In that case, being labeled “indifferent” becomes a red badge of courage. It is the defeat of selfishness and ego. And you thought word denotations were simple and well-behaved!

Have an indifferent day. If you dare.



Czeslaw Milosz on the Indifferent World

indexMany words–even simple ones–hold multiple meanings. Add connotative undertones to their pedigree and they grow even more fascinating. The word “indifferent” is such a word. Seemingly simple, there’s more to it than meets the eye as I’ll show in this post and the next. That’s one reason why I chose to name my book The Indifferent World and placed the word itself in many of the collection’s poems.

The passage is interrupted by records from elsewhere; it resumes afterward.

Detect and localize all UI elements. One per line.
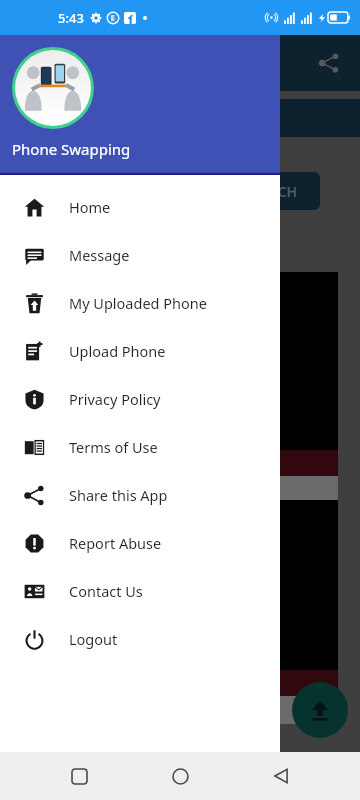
staticText: View More <box>136 480 210 500</box>
staticText: Upload Phone <box>69 341 166 361</box>
staticText: My Uploaded Phone <box>69 293 207 313</box>
button[interactable]: Upload <box>292 682 348 738</box>
button[interactable]: Contact Us <box>0 567 280 615</box>
button[interactable]: Home <box>0 183 280 231</box>
staticText: MATCH <box>249 182 297 201</box>
staticText: Report Abuse <box>69 533 162 553</box>
button[interactable]: Privacy Policy <box>0 375 280 423</box>
button[interactable]: Redmi Note 9 <box>128 500 338 724</box>
staticText: Share this App <box>69 485 168 505</box>
staticText: Home <box>69 197 111 217</box>
staticText: Contact Us <box>69 581 143 601</box>
button[interactable]: Upload Phone <box>0 327 280 375</box>
staticText: Logout <box>69 629 118 649</box>
button[interactable]: Report Abuse <box>0 519 280 567</box>
button[interactable]: Recent apps <box>57 754 101 798</box>
button[interactable]: Message <box>0 231 280 279</box>
button[interactable]: Back <box>259 754 303 798</box>
button[interactable]: Home <box>158 754 202 798</box>
button[interactable]: MATCH <box>225 172 320 210</box>
staticText: 5:43 <box>58 9 84 27</box>
button[interactable]: Share this App <box>0 471 280 519</box>
staticText: Terms of Use <box>69 437 158 457</box>
staticText: Phone Swapping <box>12 139 131 159</box>
button[interactable]: Terms of Use <box>0 423 280 471</box>
staticText: Privacy Policy <box>69 389 161 409</box>
button[interactable]: Samsung A54 <box>128 272 338 504</box>
button[interactable]: My Uploaded Phone <box>0 279 280 327</box>
button[interactable]: Logout <box>0 615 280 663</box>
staticText: Message <box>69 245 130 265</box>
button[interactable]: Share <box>312 46 346 80</box>
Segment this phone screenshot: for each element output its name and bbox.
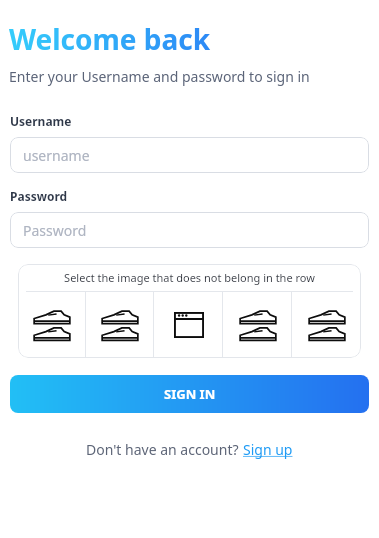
staticText: Username bbox=[10, 113, 72, 129]
staticText: Enter your Username and password to sign… bbox=[9, 67, 310, 86]
staticText: Password bbox=[23, 221, 87, 240]
button[interactable]: Shoes image bbox=[18, 292, 86, 358]
staticText: username bbox=[23, 146, 90, 165]
button[interactable]: Sign up bbox=[243, 440, 293, 459]
staticText: Select the image that does not belong in… bbox=[64, 270, 315, 285]
button[interactable]: Shoes image bbox=[223, 292, 292, 358]
staticText: SIGN IN bbox=[164, 385, 216, 403]
button[interactable]: username bbox=[10, 137, 369, 173]
button[interactable]: Shoes image bbox=[292, 292, 361, 358]
button[interactable]: Browser window image bbox=[154, 292, 223, 358]
button[interactable]: Shoes image bbox=[86, 292, 154, 358]
staticText: Welcome back bbox=[9, 20, 211, 58]
staticText: Don't have an account? bbox=[86, 440, 243, 459]
staticText: Password bbox=[10, 188, 68, 204]
staticText: Sign up bbox=[243, 440, 293, 459]
button[interactable]: SIGN IN bbox=[10, 375, 369, 413]
button[interactable]: Password bbox=[10, 212, 369, 248]
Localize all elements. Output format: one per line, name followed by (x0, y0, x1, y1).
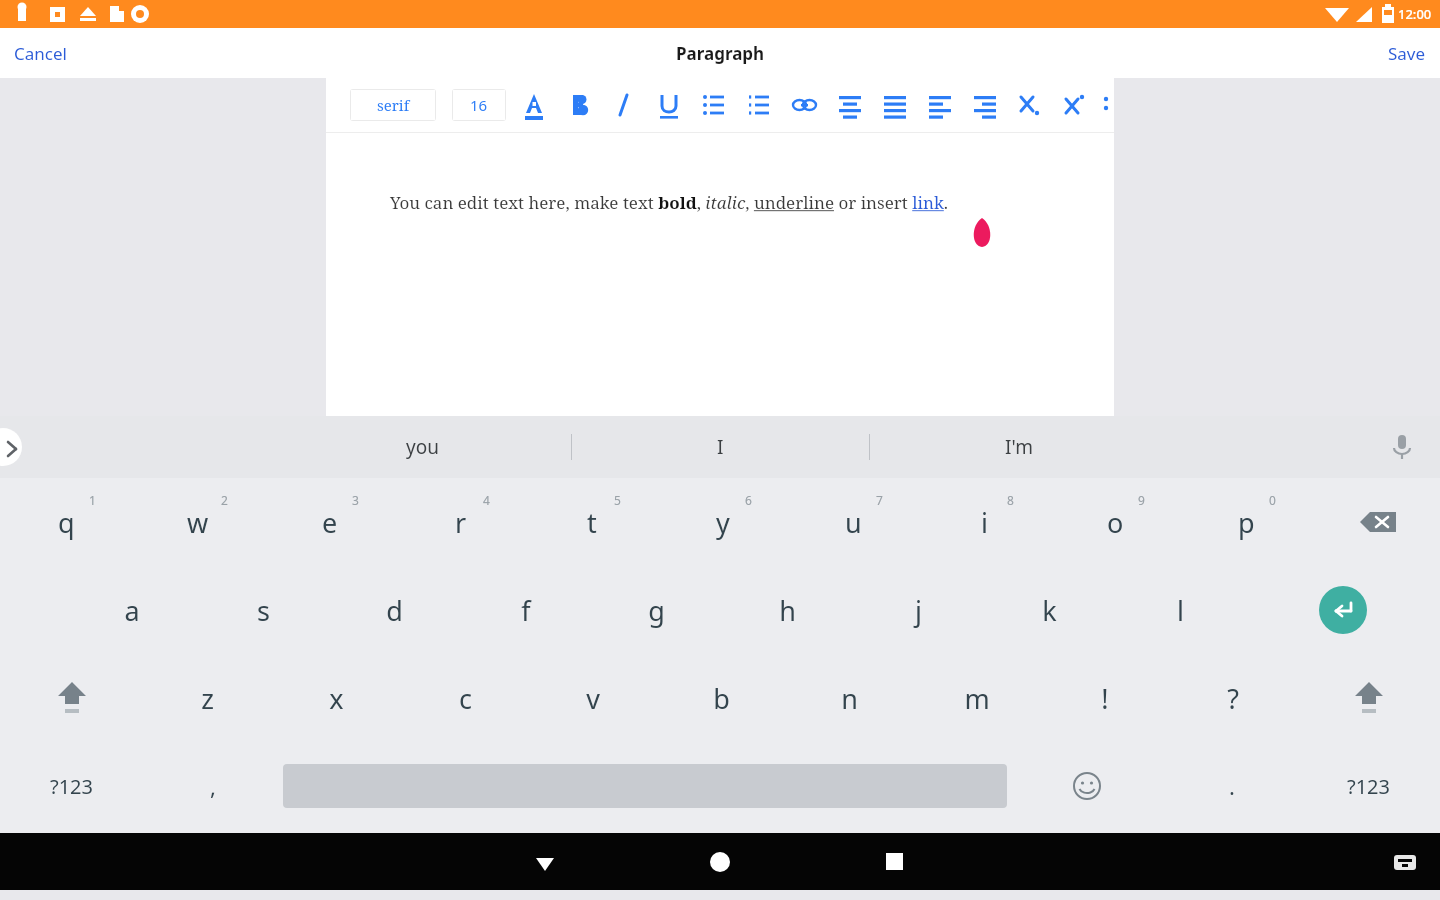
button[interactable]: a (66, 566, 198, 654)
staticText: f (521, 592, 531, 629)
button[interactable]: r (395, 478, 526, 566)
button[interactable]: I (572, 416, 869, 478)
staticText: p (1238, 504, 1255, 541)
staticText: ? (1227, 680, 1239, 717)
button[interactable]: ? (1169, 654, 1297, 742)
staticText: h (779, 592, 796, 629)
staticText: n (841, 680, 858, 717)
button[interactable]: w (132, 478, 264, 566)
button[interactable]: Save (1374, 34, 1440, 73)
button[interactable]: Switch keyboard (1382, 839, 1428, 885)
button[interactable]: Recents (869, 836, 921, 888)
button[interactable]: g (591, 566, 722, 654)
button[interactable]: Shift (0, 654, 143, 742)
button[interactable]: z (143, 654, 272, 742)
button[interactable]: h (722, 566, 853, 654)
button[interactable]: Cancel (0, 34, 81, 73)
button[interactable]: y (657, 478, 788, 566)
staticText: 12:00 (1398, 5, 1432, 23)
button[interactable]: Underline (651, 87, 687, 123)
button[interactable]: e (264, 478, 395, 566)
button[interactable]: Subscript (1012, 87, 1048, 123)
staticText: 6 (745, 492, 752, 508)
button[interactable]: Superscript (1057, 87, 1093, 123)
button[interactable]: x (272, 654, 401, 742)
staticText: s (257, 592, 270, 629)
staticText: b (713, 680, 730, 717)
button[interactable]: Text color (516, 87, 552, 123)
button[interactable]: , (143, 742, 283, 830)
button[interactable]: k (984, 566, 1115, 654)
button[interactable]: Align left (922, 87, 958, 123)
button[interactable]: ?123 (0, 742, 143, 830)
button[interactable]: i (919, 478, 1050, 566)
button[interactable]: . (1167, 742, 1297, 830)
button[interactable]: s (198, 566, 329, 654)
button[interactable]: Home (694, 836, 746, 888)
staticText: 3 (352, 492, 359, 508)
button[interactable]: c (401, 654, 529, 742)
button[interactable]: ?123 (1297, 742, 1440, 830)
button[interactable]: Hide keyboard (519, 836, 571, 888)
button[interactable]: u (788, 478, 919, 566)
button[interactable]: q (0, 478, 132, 566)
button[interactable]: Bold (561, 87, 597, 123)
staticText: z (201, 680, 214, 717)
staticText: , (210, 771, 216, 801)
button[interactable]: Align center (832, 87, 868, 123)
staticText: o (1107, 504, 1124, 541)
button[interactable]: v (529, 654, 657, 742)
button[interactable]: ! (1041, 654, 1169, 742)
staticText: c (459, 680, 472, 717)
staticText: . (1229, 771, 1235, 801)
button[interactable]: Expand suggestions (0, 428, 22, 466)
staticText: k (1042, 592, 1057, 629)
staticText: 9 (1138, 492, 1145, 508)
staticText: You can edit text here, make text bold, … (390, 191, 949, 214)
staticText: serif (377, 95, 410, 115)
button[interactable]: you (274, 416, 571, 478)
button[interactable]: j (853, 566, 984, 654)
staticText: u (845, 504, 862, 541)
button[interactable]: p (1181, 478, 1312, 566)
staticText: i (981, 504, 988, 541)
staticText: ?123 (1347, 773, 1390, 800)
staticText: ?123 (50, 773, 93, 800)
staticText: q (58, 504, 75, 541)
button[interactable]: o (1050, 478, 1181, 566)
button[interactable]: Backspace (1312, 478, 1440, 566)
button[interactable]: Insert link (786, 87, 822, 123)
staticText: t (587, 504, 597, 541)
button[interactable]: Enter (1246, 566, 1440, 654)
button[interactable]: Emoji (1007, 742, 1167, 830)
button[interactable]: Voice input (1384, 429, 1420, 465)
button[interactable]: Justify (877, 87, 913, 123)
staticText: d (386, 592, 403, 629)
button[interactable]: n (785, 654, 913, 742)
button[interactable]: 16 (452, 89, 506, 121)
button[interactable]: Bulleted list (696, 87, 732, 123)
button[interactable]: Italic (606, 87, 642, 123)
staticText: Paragraph (676, 42, 765, 65)
staticText: r (455, 504, 467, 541)
staticText: I (717, 434, 724, 460)
staticText: g (648, 592, 665, 629)
button[interactable]: b (657, 654, 785, 742)
button[interactable]: I'm (870, 416, 1167, 478)
button[interactable]: m (913, 654, 1041, 742)
button[interactable]: Align right (967, 87, 1003, 123)
staticText: 5 (614, 492, 621, 508)
staticText: I'm (1005, 434, 1033, 460)
button[interactable]: serif (350, 89, 436, 121)
button[interactable]: Numbered list (741, 87, 777, 123)
button[interactable]: f (460, 566, 591, 654)
staticText: x (329, 680, 344, 717)
button[interactable]: Shift right (1297, 654, 1440, 742)
staticText: m (964, 680, 990, 717)
button[interactable]: t (526, 478, 657, 566)
staticText: e (322, 504, 338, 541)
button[interactable]: d (329, 566, 460, 654)
staticText: v (586, 680, 600, 717)
button[interactable]: l (1115, 566, 1246, 654)
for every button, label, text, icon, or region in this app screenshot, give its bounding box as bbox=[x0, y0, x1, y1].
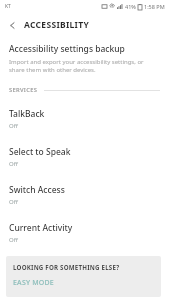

First, a more conventional look at the word’s meaning, as seen through a beautiful poem written and translated (with the help of Robert Haas) by Czeslaw Milosz. This poem appeared in my copy of All of Us: The Collected Poems by Raymond Carver. It gains momentum and strength as you read it–a trait I admire in poems.


Return to Kraków in 1880
Czeslaw Milosz

So I returned here from the big capitals,
To a town in a narrow valley under the cathedral hill
With royal tombs. To a square under the tower
And the shrill trumpet sounding noon, breaking
Its note in half because of the Tartar arrow
Has once again struck the trumpeter.
And pigeons. And the garish kerchiefs of women selling flowers.
And groups chattering under the Gothic portico of the church.
My trunk of books arrived, this time for good.
What I know of my laborious life: it was lived.
Faces are paler in memory than on daguerreotypes.
I don’t need to write memos and letters every morning.
Others will take over, always with the same hope,
The one we know is senseless and devote our lives to.
My country will remain what it is, the backyard of empires,
Nursing its humiliation with provincial daydreams.
I leave for a morning walk tapping with my cane:
The places of old people are taken by new old people
And where the girls once strolled in their rustling skirts,
New ones are strolling, proud of their beauty.
And children trundle hoops for more than half a century.
In a basement a cobbler looks up from his bench,
A hunchback passes by with his inner lament,
Then a fashionable lady, a fat image of the deadly sins.
So the Earth endures, in every petty matter
And in the lives of men, irreversible.
And it seems a relief. To win? To lose?
What for, if the world will forget us anyway.